中間棲姫やヲ級、そして飛行場姫などが互いに頬を押し合いながら一夏に抱き着こうとする。一夏は彼女たち深海棲艦のその豊満に膨らんだ胸を360°から押し付けられ段々と一夏の意識が薄くなっていく。

 

「ちっ!この長門が遅れを取るとは!」

 

「提督ー!私を忘れちゃNoなんだからネー!」

 

「榛名、押して!参ります!」

 

「此処は譲れません」

 

そして第一艦隊の陸奥と赤城を除いた四人も一夏の元へ駆けていく、余りにも彼女たちの一夏への態度を見た箒達は圧倒されソファーか動けなかった。

 

「Hey!ヲ級!今すぐに提督から離れるネー!」

 

「ムリ、キョウハワタシガMVPヲトッタ。

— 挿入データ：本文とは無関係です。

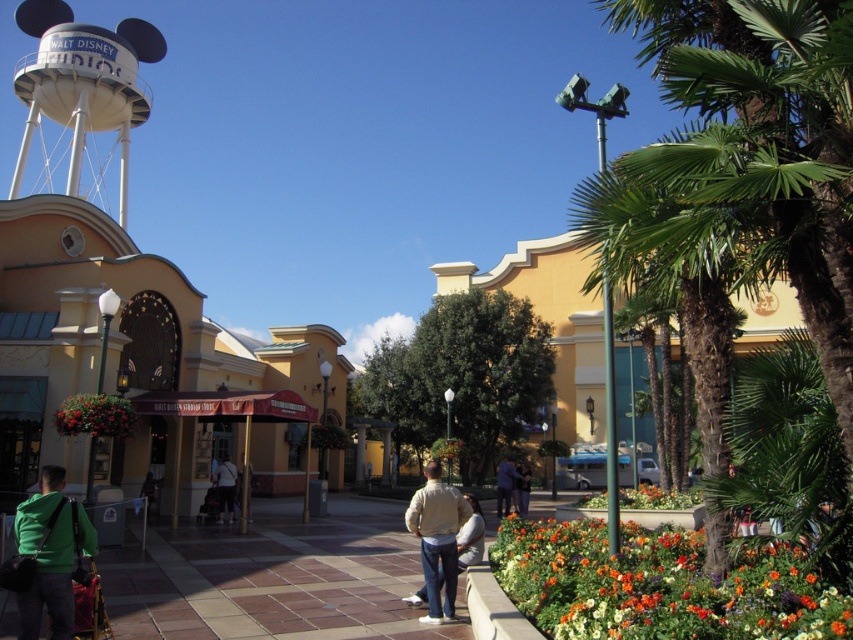 Question: Where is green matte jacket at lower left located in relation to dark blue shirt at center in the image?

Choices:
 (A) right
 (B) left

Answer: (B)

Question: Which object is closer to the camera taking this photo?

Choices:
 (A) white matte water tower at upper left
 (B) bright multicolored petals at lower right
 (C) green leafy palm tree at center right

Answer: (B)

Question: Does light beige sweater at center appear on the right side of dark blue shirt at center?

Choices:
 (A) yes
 (B) no

Answer: (B)

Question: Which point appears closest to the camera in this image?

Choices:
 (A) (621, 560)
 (B) (735, 236)
 (C) (503, 496)

Answer: (B)

Question: Which point is farther to the camera?

Choices:
 (A) click(x=73, y=618)
 (B) click(x=448, y=566)

Answer: (B)

Question: Does light beige sweater at center come in front of vivid red flowers at center?

Choices:
 (A) yes
 (B) no

Answer: (A) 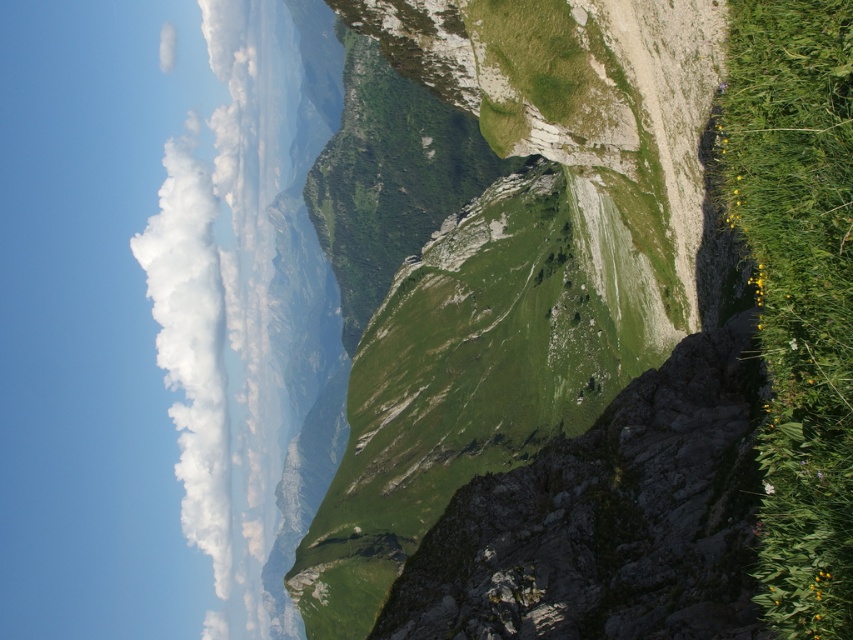 Can you confirm if green grassy hillside at center is smaller than white fluffy cloud at upper left?

Actually, green grassy hillside at center might be larger than white fluffy cloud at upper left.

Is green grassy hillside at center wider than white fluffy cloud at upper left?

No, green grassy hillside at center is not wider than white fluffy cloud at upper left.

Who is more distant from viewer, (322, 522) or (268, 289)?

The point (268, 289) is behind.

Find the location of a particular element. The height and width of the screenshot is (640, 853). green grassy hillside at center is located at coordinates point(503,257).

ダカラゴホウビガイルカラ、ムリ」

 

「いい加減にしろ!提督は私だけの提督なのだ!!」

 

「ソンナコトアルワケナイダロウ…!!」

 

「何だと!?」

 

ぎゃー!ぎゃー!と今度は一夏を巡って争い始めた第一艦隊と深海棲艦達。そして当の一夏はというと。

 

「相変わらずの人気だな、君は」

 

「提督たら…全く」

 

「すまん……二人とも。はは」

 

何とか執務室から一度離れて長門達と深海棲艦達から救出された一夏は執務室の外の壁に二人に運ばれる形でドアのすぐ横に腰を落として伊勢と日向の間に座った。

 

「これじゃ話するどころじゃないな」

 

「そうね~」

 

「それでで君。……生存者の方はどうだった?」

 

それを聞いた一夏はふと被っていた帽子を深く被り頭を下へ下げた。それから一夏が黙るのを見て日向はすぐに察した。

 

「・・・・・」

 

「そうか……」

 

「っ……」

 

日向はそっと一夏の顔をを自分の胸元に寄せると帽子を取り上げ一夏の頭を撫でる。

 

「日向……」

 

「伊勢、少しこのままにさせておいてやってくれないか」

 

日向は伊勢にそう言うとまるで母親の様に一夏を抱きしめる。あたかも一人の子供の様に自分の胸に抱きしめている一夏を見て日向はより一層一夏を強く抱きしめる。

 

「大丈夫だ、今は私と伊勢しかいない。だから―――――今は泣いていい」

 

「っ!……!」

 

その言葉を聞いた瞬間、一夏の瞳に涙が浮かびあがり一夏はそのまま日向の胸に顔を沈めた。

 

「君はやっぱりまだ甘えん坊だな、だが―――――そんな君が私は好きだ」

 

日向は一夏を胸に抱きしめ伊勢も寄り添うように一夏の背中を撫でたのであった。